In 1991, I began trading for Morgan Stanley, the investment bank, in London. I was trading bonds, derivatives and related securities. One of those securities was based on the three-month Libor rate: the interest rate at which banks can borrow money for three months from each other. Morgan Stanley does not trade on the interbank market so I could not directly borrow or loan money at Libor rates. What I could do, however, was trade a futures contract on the three-month Libor rate.

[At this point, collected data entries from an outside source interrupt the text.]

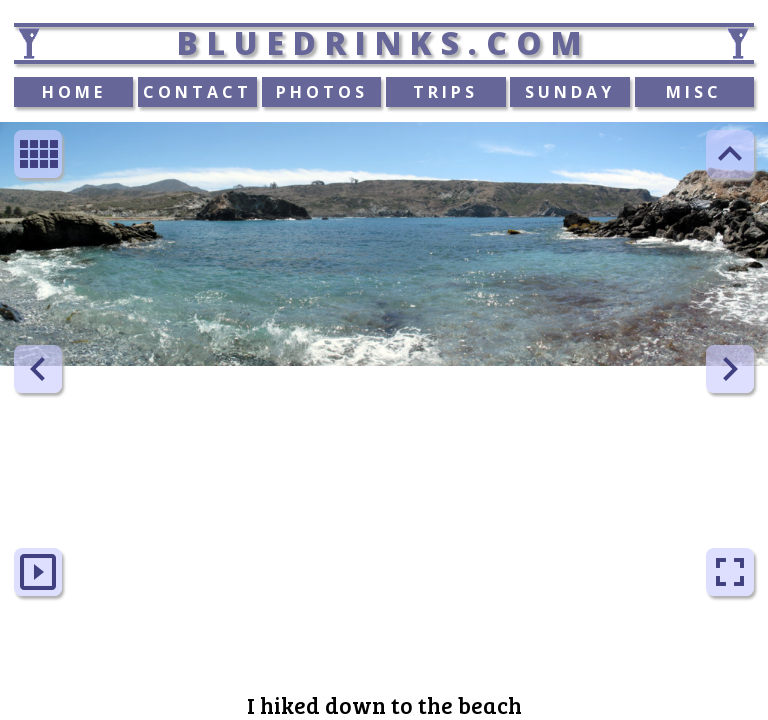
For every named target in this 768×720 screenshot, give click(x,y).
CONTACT (197, 92)
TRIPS (445, 92)
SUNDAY (570, 92)
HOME (74, 92)
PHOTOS (322, 92)
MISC (694, 92)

As an example of how a futures contract works, consider the following. Suppose that we are concerned about three-month Libor rates increasing in the future; in particular, we are concerned about what the three-month rate will be in September. If that rate is, say, 1 per cent, we can agree today to effectively lock it in. If, come September, the actual three-month rate is 2 per cent, then our contract will ensure we can still borrow at 1 per cent. Futures contracts on three-month Libor were – and are – traded on the London International Financial Futures Exchange (Liffe, now part of NYSE Euronext). There was a standard contract for the month of September. That contract had its rate settled on the third Wednesday of the month, at 11am.
In 1991, I had live trading screens that showed the Libor rates. In September of that year, on the third Wednesday, at 11am, I watched those screens to see where the futures contract shouldsettle. Shortly afterwards, Liffe announced the contract settlement rate. Its rate was different from what had been shown on my screens, by a few hundredths of a per cent.